5. Une entreprise d’un Etat contractant est considérée comme ayant un établissement stable dans l’autre Etat contractant, si elle exerce des activités de surveillance dans cet autre Etat pendant plus de cinq mois en relation avec un chantier de construction ou de montage qui est entrepris dans cet autre Etat.
6. Une personne (autre qu’un courtier, qu’un commissionnaire général ou que tout autre agent jouissant d’un statut indépendant auquel s’applique le paragraphe 7) agissant dans un Etat contractant pour le compte d’une entreprise de l’autre Etat contractant, est considérée comme un établissement stable dans le premier Etat, si :
a) elle dispose dans le premier Etat de pouvoirs qu’elle y exerce habituellement, lui permettant de conclure des contrats au nom de l’entreprise, à moins que ses activités ne soient limitées à l’achat de marchandises pour l’entreprise; ou b) elle conserve dans le premier Etat un stock de marchandises appartenant à l’entreprise, au moyen duquel elle accepte et exécute régulièrement des commandes pour le compte de l’entreprise.
7. Une entreprise d’un Etat contractant n’est pas considérée comme ayant un établissement stable dans l’autre Etat contractant du seul fait qu’elle y exerce son activité par l’entremise d’un courtier, d’un commissionnaire général ou de tout autre agent jouissant d’un statut indépendant, lorsque ces personnes agissent dans le cadre ordinaire de leur activité.
8. Le fait qu’une société qui est un résident d’un Etat contractant contrôle ou est contrôlée par une société qui est un résident de l’autre Etat contractant ou qui y exerce son activité (que ce soit par l’intermédiaire d’un établissement stable ou non) ne suffit pas, en lui-même, à faire de l’une quelconque de ces sociétés un établissement stable de l’autre. ».
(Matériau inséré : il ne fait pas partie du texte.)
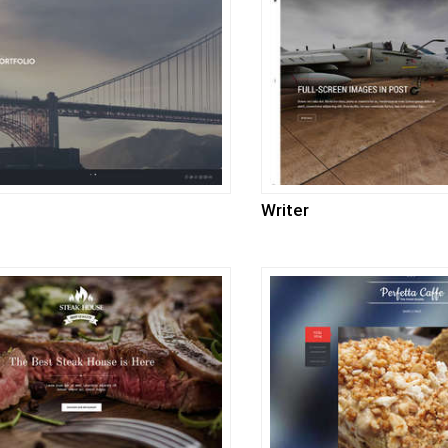
Writer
La Cour rejoint les premiers juges dans leur analyse selon laquelle l’argumentation de l’appelante relative à l’existence d’une succursale en Malaisie doit être examinée au regard des conditions visées aux paragraphes 1, 2, point b), voire c), et 4, point e), de la Convention, de sorte que les autres cas visés à l’article 5 ne sont point à vérifier par la Cour.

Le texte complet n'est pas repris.